Usage of the word "model" In science we usually say some concept on paper is a "model" of some real-life concept. For example the Bohr model of the atom describes how real-world atoms behave in a particular context or situation and we use that model when we find it useful. So the Bohr model is a "model" of the atom.
But in mathematics it seems to be the other way around? A real life-concept being a "model" of some mathematical concept on paper? For example the natural numbers being a model for the Peano axioms.
Why is it "backwards" like this? Why can't we say the Peano axioms are a model of the natural numbers, or ZFC is a model of some real-life concept we call a "set" and so on?
 A: Personally, I don't think it's backwards at all.

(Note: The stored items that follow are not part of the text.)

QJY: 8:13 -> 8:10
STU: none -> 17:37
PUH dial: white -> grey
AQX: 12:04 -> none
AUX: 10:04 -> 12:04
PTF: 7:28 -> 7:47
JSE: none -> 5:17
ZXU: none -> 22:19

The intuition that worked for me is that a model of a theory is an example of how that theory can work. In real life, a model of some object is usually a simpler thing satisfying the same basic properties as that object. The mathematical analogue is the idea of a model of the theory of a structure: each structure $\mathcal{A}$ has an associated set of sentences $Th(\mathcal{A})$, its theory, and we could (we don't, but we could) say that a "model of $\mathcal{A}$" is a model of $Th(\mathcal{A})$ in the usual sense.
This is not a trivial notion: for almost every $\mathcal{A}$ (specifically: exactly when $\mathcal{A}$ is infinite) there are lots of structures not isomorphic to $\mathcal{A}$ but which are models of $Th(\mathcal{A})$. And indeed we often have situations where $\mathcal{A}$ is complicated but $Th(\mathcal{A})$ has simple models.

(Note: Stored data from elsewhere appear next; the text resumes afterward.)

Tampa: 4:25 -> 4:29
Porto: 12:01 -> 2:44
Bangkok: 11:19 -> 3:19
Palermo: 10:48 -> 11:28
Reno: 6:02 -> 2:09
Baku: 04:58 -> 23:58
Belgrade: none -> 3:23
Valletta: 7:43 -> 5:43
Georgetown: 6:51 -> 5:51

So I'd say that the real conceptual shift is realizing that when we speak of (say) "the Bohr model of the atom," we have in the back of our minds some "basic properties" of atoms which we're trying to capture. Making these explicit we see a two step process:


*

*Decide what the basic properties of atoms that we care about are.

*Build stuff satisfying those properties.
We then think of the actual model-building process as that second step, with the first step being something much more fundamental and complicated.